**Your task**
Exact copy, no pictures: output all the records that follow.

**Saved entries**
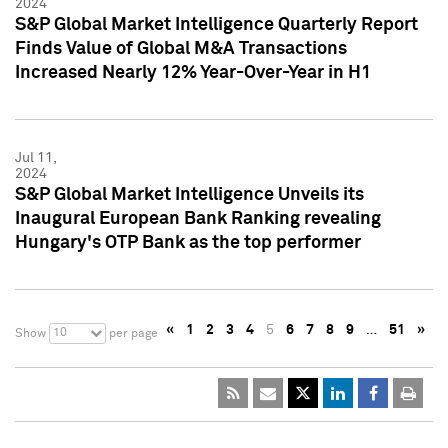
2024
S&P Global Market Intelligence Quarterly Report
Finds Value of Global M&A Transactions
Increased Nearly 12% Year-Over-Year in H1
Jul 11,
2024
S&P Global Market Intelligence Unveils its
Inaugural European Bank Ranking revealing
Hungary's OTP Bank as the top performer
«
1
2
3
4
5
6
7
8
9
…
51
»
10
Show
per page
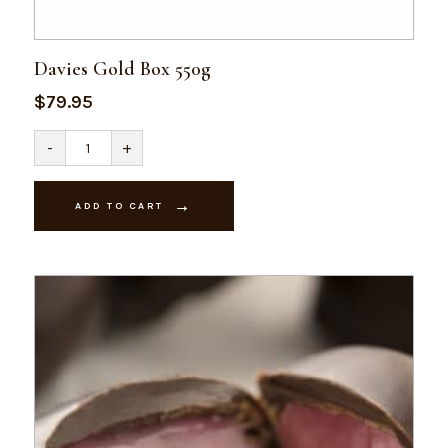
Davies Gold Box 550g
$
79.95
Davies
-
+
Gold
Box
550g
quantity
ADD TO CART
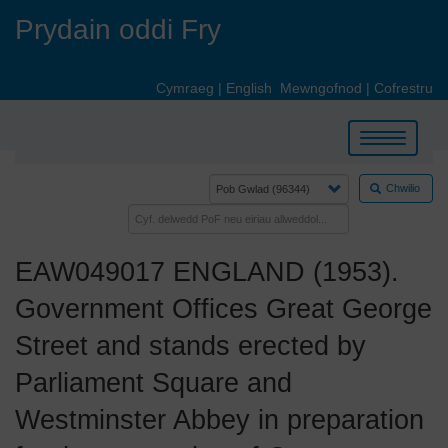
Skip
Prydain oddi Fry
to
main
content
Cymraeg
|
English
Mewngofnod
|
Cofrestru
Toggle
navigation
Chwilio
EAW049017 ENGLAND (1953).
Government Offices Great George
Street and stands erected by
Parliament Square and
Westminster Abbey in preparation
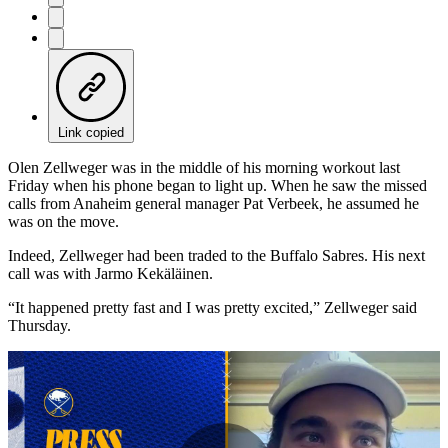
Link copied
Olen Zellweger was in the middle of his morning workout last
Friday when his phone began to light up. When he saw the missed
calls from Anaheim general manager Pat Verbeek, he assumed he
was on the move.
Indeed, Zellweger had been traded to the Buffalo Sabres. His next
call was with Jarmo Kekäläinen.
“It happened pretty fast and I was pretty excited,” Zellweger said
Thursday.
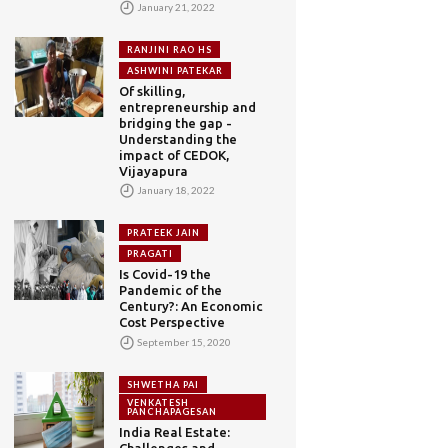
January 21, 2022
RANJINI RAO HS
ASHWINI PATEKAR
Of skilling,
entrepreneurship and
bridging the gap -
Understanding the
impact of CEDOK,
Vijayapura
January 18, 2022
PRATEEK JAIN
PRAGATI
Is Covid-19 the
Pandemic of the
Century?: An Economic
Cost Perspective
September 15, 2020
SHWETHA PAI
VENKATESH
PANCHAPAGESAN
India Real Estate:
Challenges and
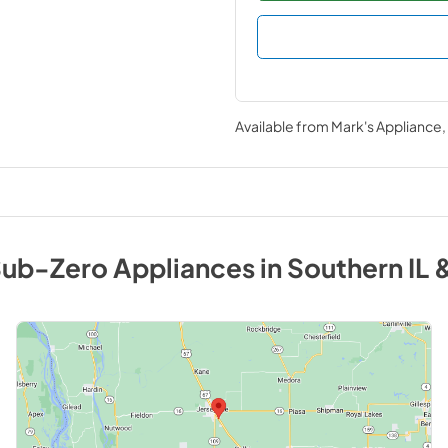
Available from
Mark's Appliance
ub-Zero
Appliances
in
Southern IL 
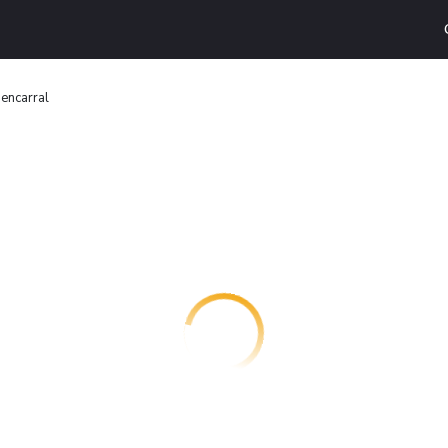
uencarral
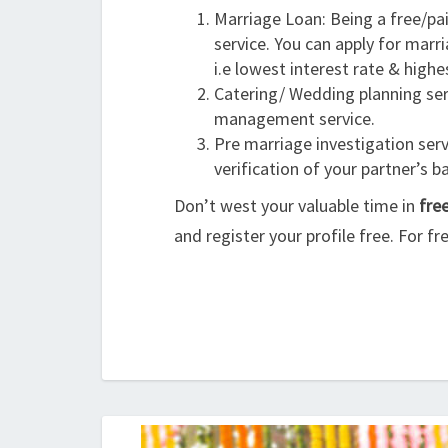
Marriage Loan: Being a free/pa
service. You can apply for marri
i.e lowest interest rate & high
Catering/ Wedding planning serv
management service.
Pre marriage investigation servi
verification of your partner’s 
Don’t west your valuable time in
fre
and register your profile free. For fr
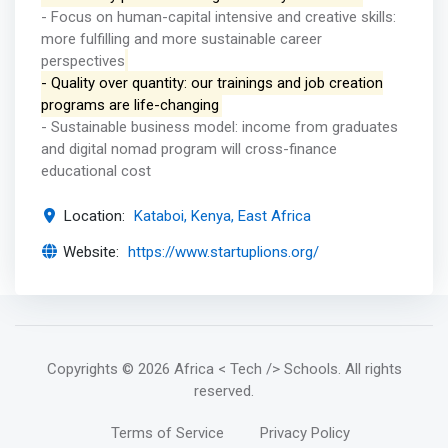
- Focus on human-capital intensive and creative skills:
more fulfilling and more sustainable career
perspectives
- Quality over quantity: our trainings and job creation
programs are life-changing
- Sustainable business model: income from graduates
and digital nomad program will cross-finance
educational cost
Location:
Kataboi, Kenya, East Africa
Website:
https://www.startuplions.org/
Copyrights
© 2026 Africa < Tech /> Schools
. All rights
reserved.
Terms of Service
Privacy Policy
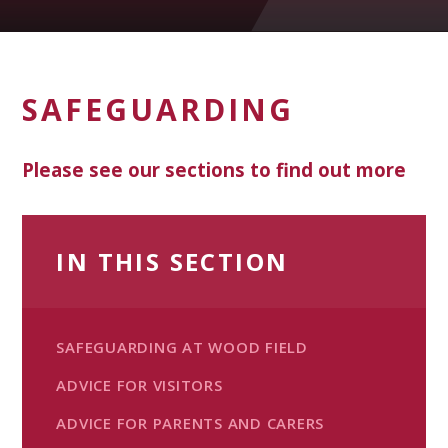
SAFEGUARDING
Please see our sections to find out more
IN THIS SECTION
SAFEGUARDING AT WOOD FIELD
ADVICE FOR VISITORS
ADVICE FOR PARENTS AND CARERS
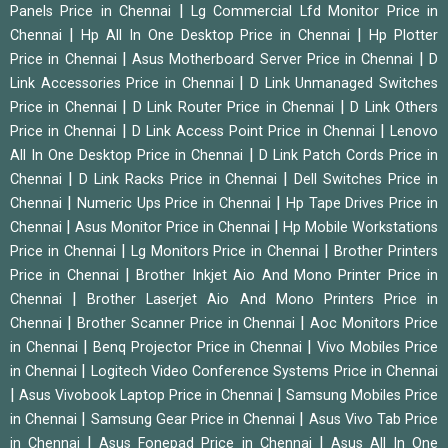
|
Panels Price in Chennai
Lg Commercial Lfd Monitor Price in
|
|
Chennai
Hp All In One Desktop Price in Chennai
Hp Plotter
|
|
Price in Chennai
Asus Motherboard Server Price in Chennai
D
|
Link Accessories Price in Chennai
D Link Unmanaged Switches
|
|
Price in Chennai
D Link Router Price in Chennai
D Link Others
|
|
Price in Chennai
D Link Access Point Price in Chennai
Lenovo
|
All In One Desktop Price in Chennai
D Link Patch Cords Price in
|
|
Chennai
D Link Racks Price in Chennai
Dell Switches Price in
|
|
Chennai
Numeric Ups Price in Chennai
Hp Tape Drives Price in
|
|
Chennai
Asus Monitor Price in Chennai
Hp Mobile Workstations
|
|
Price in Chennai
Lg Monitors Price in Chennai
Brother Printers
|
Price in Chennai
Brother Inkjet Aio And Mono Printer Price in
|
Chennai
Brother Laserjet Aio And Mono Printers Price in
|
|
Chennai
Brother Scanner Price in Chennai
Aoc Monitors Price
|
|
in Chennai
Benq Projector Price in Chennai
Vivo Mobiles Price
|
in Chennai
Logitech Video Conference Systems Price in Chennai
|
|
Asus Vivobook Laptop Price in Chennai
Samsung Mobiles Price
|
|
in Chennai
Samsung Gear Price in Chennai
Asus Vivo Tab Price
|
|
in Chennai
Asus Fonepad Price in Chennai
Asus All In One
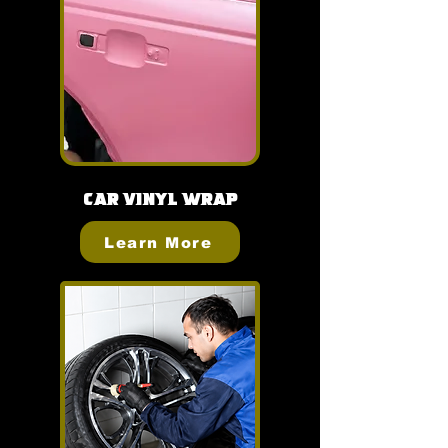
Car Vinyl Wrap
Learn More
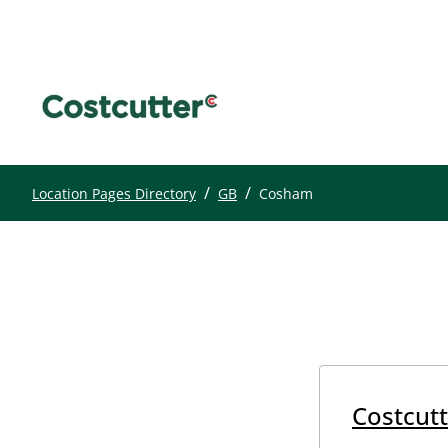
/
/
Location Pages Directory
GB
Cosham
Costcutt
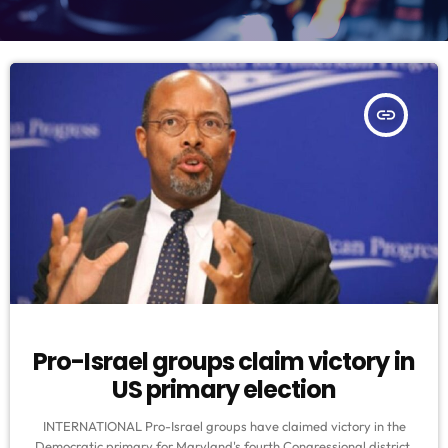
insert_link
Pro-Israel groups claim victory in
US primary election
INTERNATIONAL Pro-Israel groups have claimed victory in the
Democratic primary for Maryland's fourth Congressional district,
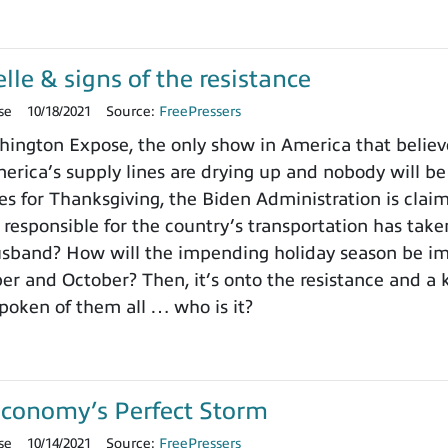
le & signs of the resistance
se
10/18/2021
Source:
FreePressers
ngton Expose, the only show in America that believe
erica’s supply lines are drying up and nobody will be 
s for Thanksgiving, the Biden Administration is clai
esponsible for the country’s transportation has take
usband? How will the impending holiday season be im
r and October? Then, it’s onto the resistance and a 
poken of them all … who is it?
Economy’s Perfect Storm
se
10/14/2021
Source:
FreePressers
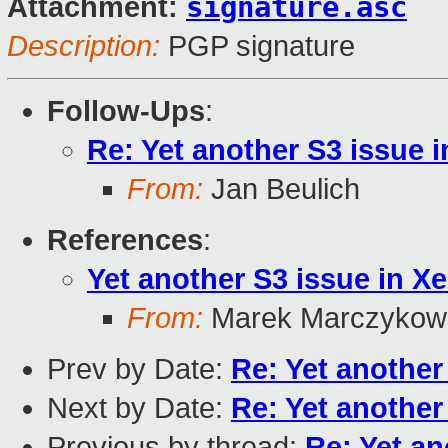
signature.asc
Attachment:
Description:
PGP signature
Follow-Ups
:
Re: Yet another S3 issue i
From:
Jan Beulich
References
:
Yet another S3 issue in Xe
From:
Marek Marczykows
Prev by Date:
Re: Yet another
Next by Date:
Re: Yet another
Previous by thread:
Re: Yet an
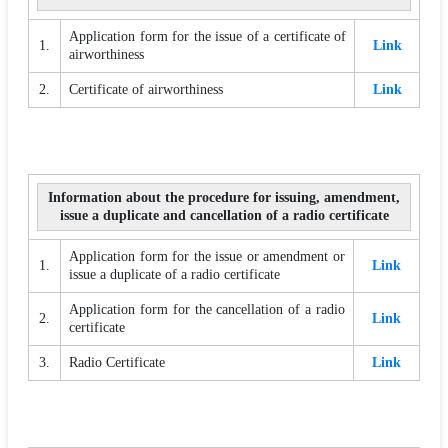
Application form for the issue of a certificate of
1.
Link
airworthiness
2.
Certificate of airworthiness
Link
Information about the procedure for issuing, amendment,
issue a duplicate and cancellation of a radio certificate
Application form for the issue or amendment or
1.
Link
issue a duplicate of a radio certificate
Application form for the cancellation of a radio
2.
Link
certificate
3.
Radio Certificate
Link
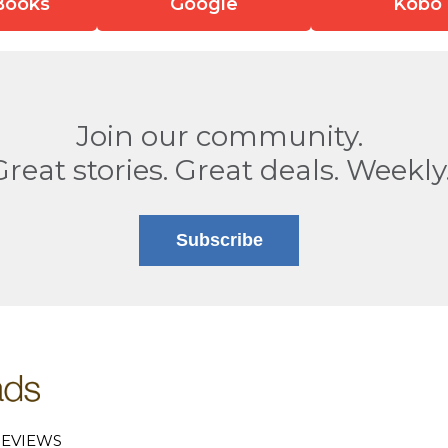
Books
Google
Kobo
Join our community.
Great stories. Great deals. Weekly
Subscribe
EVIEWS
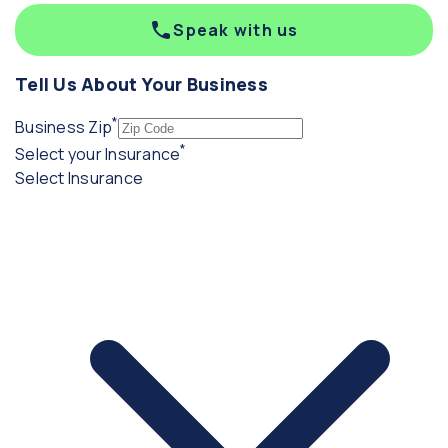
Speak with us
Tell Us About Your Business
*
(required)
Business Zip
*
(required)
Select your Insurance
Select Insurance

**Task output**
2024
S&P Global Market Intelligence Quarterly Report
Finds Value of Global M&A Transactions
Increased Nearly 12% Year-Over-Year in H1
Jul 11,
2024
S&P Global Market Intelligence Unveils its
Inaugural European Bank Ranking revealing
Hungary's OTP Bank as the top performer
«
1
2
3
4
5
6
7
8
9
…
51
»
10
Show
per page
Davies Gold Box 550g
$
79.95
Davies
-
+
Gold
Box
550g
quantity
ADD TO CART
Skip
Prydain oddi Fry
to
main
content
Cymraeg
|
English
Mewngofnod
|
Cofrestru
Toggle
navigation
Chwilio
EAW049017 ENGLAND (1953).
Government Offices Great George
Street and stands erected by
Parliament Square and
Westminster Abbey in preparation
Link copied
Olen Zellweger was in the middle of his morning workout last
Friday when his phone began to light up. When he saw the missed
calls from Anaheim general manager Pat Verbeek, he assumed he
was on the move.
Indeed, Zellweger had been traded to the Buffalo Sabres. His next
call was with Jarmo Kekäläinen.
“It happened pretty fast and I was pretty excited,” Zellweger said
Thursday.
January 21, 2022
RANJINI RAO HS
ASHWINI PATEKAR
Of skilling,
entrepreneurship and
bridging the gap -
Understanding the
impact of CEDOK,
Vijayapura
January 18, 2022
PRATEEK JAIN
PRAGATI
Is Covid-19 the
Pandemic of the
Century?: An Economic
Cost Perspective
September 15, 2020
SHWETHA PAI
VENKATESH
PANCHAPAGESAN
India Real Estate:
Challenges and
Available from
Mark's Appliance
ub-Zero
Appliances
in
Southern IL 
uencarral
Marriage Loan: Being a free/pa
service. You can apply for marri
i.e lowest interest rate & high
Catering/ Wedding planning serv
management service.
Pre marriage investigation servi
verification of your partner’s 
Don’t west your valuable time in
fre
and register your profile free. For fr
- Focus on human-capital intensive and creative skills:
more fulfilling and more sustainable career
perspectives
- Quality over quantity: our trainings and job creation
programs are life-changing
- Sustainable business model: income from graduates
and digital nomad program will cross-finance
educational cost
Location:
Kataboi, Kenya, East Africa
Website:
https://www.startuplions.org/
Copyrights
© 2026 Africa < Tech /> Schools
. All rights
reserved.
Terms of Service
Privacy Policy
SAFEGUARDING
Please see our sections to find out more
IN THIS SECTION
SAFEGUARDING AT WOOD FIELD
ADVICE FOR VISITORS
ADVICE FOR PARENTS AND CARERS
|
Panels Price in Chennai
Lg Commercial Lfd Monitor Price in
|
|
Chennai
Hp All In One Desktop Price in Chennai
Hp Plotter
|
|
Price in Chennai
Asus Motherboard Server Price in Chennai
D
|
Link Accessories Price in Chennai
D Link Unmanaged Switches
|
|
Price in Chennai
D Link Router Price in Chennai
D Link Others
|
|
Price in Chennai
D Link Access Point Price in Chennai
Lenovo
|
All In One Desktop Price in Chennai
D Link Patch Cords Price in
|
|
Chennai
D Link Racks Price in Chennai
Dell Switches Price in
|
|
Chennai
Numeric Ups Price in Chennai
Hp Tape Drives Price in
|
|
Chennai
Asus Monitor Price in Chennai
Hp Mobile Workstations
|
|
Price in Chennai
Lg Monitors Price in Chennai
Brother Printers
|
Price in Chennai
Brother Inkjet Aio And Mono Printer Price in
|
Chennai
Brother Laserjet Aio And Mono Printers Price in
|
|
Chennai
Brother Scanner Price in Chennai
Aoc Monitors Price
|
|
in Chennai
Benq Projector Price in Chennai
Vivo Mobiles Price
|
in Chennai
Logitech Video Conference Systems Price in Chennai
|
|
Asus Vivobook Laptop Price in Chennai
Samsung Mobiles Price
|
|
in Chennai
Samsung Gear Price in Chennai
Asus Vivo Tab Price
|
|
in Chennai
Asus Fonepad Price in Chennai
Asus All In One
Car Vinyl Wrap
Learn More
/
/
Location Pages Directory
GB
Cosham
Costcutt
insert_link
Pro-Israel groups claim victory in
US primary election
INTERNATIONAL Pro-Israel groups have claimed victory in the
Democratic primary for Maryland's fourth Congressional district,
le & signs of the resistance
se
10/18/2021
Source:
FreePressers
ngton Expose, the only show in America that believe
erica’s supply lines are drying up and nobody will be 
s for Thanksgiving, the Biden Administration is clai
esponsible for the country’s transportation has take
usband? How will the impending holiday season be im
r and October? Then, it’s onto the resistance and a 
poken of them all … who is it?
Economy’s Perfect Storm
se
10/14/2021
Source:
FreePressers
signature.asc
Attachment:
Description:
PGP signature
Follow-Ups
:
Re: Yet another S3 issue i
From:
Jan Beulich
References
:
Yet another S3 issue in Xe
From:
Marek Marczykows
Prev by Date:
Re: Yet another
Next by Date:
Re: Yet another
Previous by thread:
Re: Yet an
Application form for the issue of a certificate of
1.
Link
airworthiness
2.
Certificate of airworthiness
Link
Information about the procedure for issuing, amendment,
issue a duplicate and cancellation of a radio certificate
Application form for the issue or amendment or
1.
Link
issue a duplicate of a radio certificate
Application form for the cancellation of a radio
2.
Link
certificate
3.
Radio Certificate
Link
Books
Google
Kobo
Join our community.
Great stories. Great deals. Weekly
Subscribe
EVIEWS
Speak with us
Tell Us About Your Business
*
(required)
Business Zip
*
(required)
Select your Insurance
Select Insurance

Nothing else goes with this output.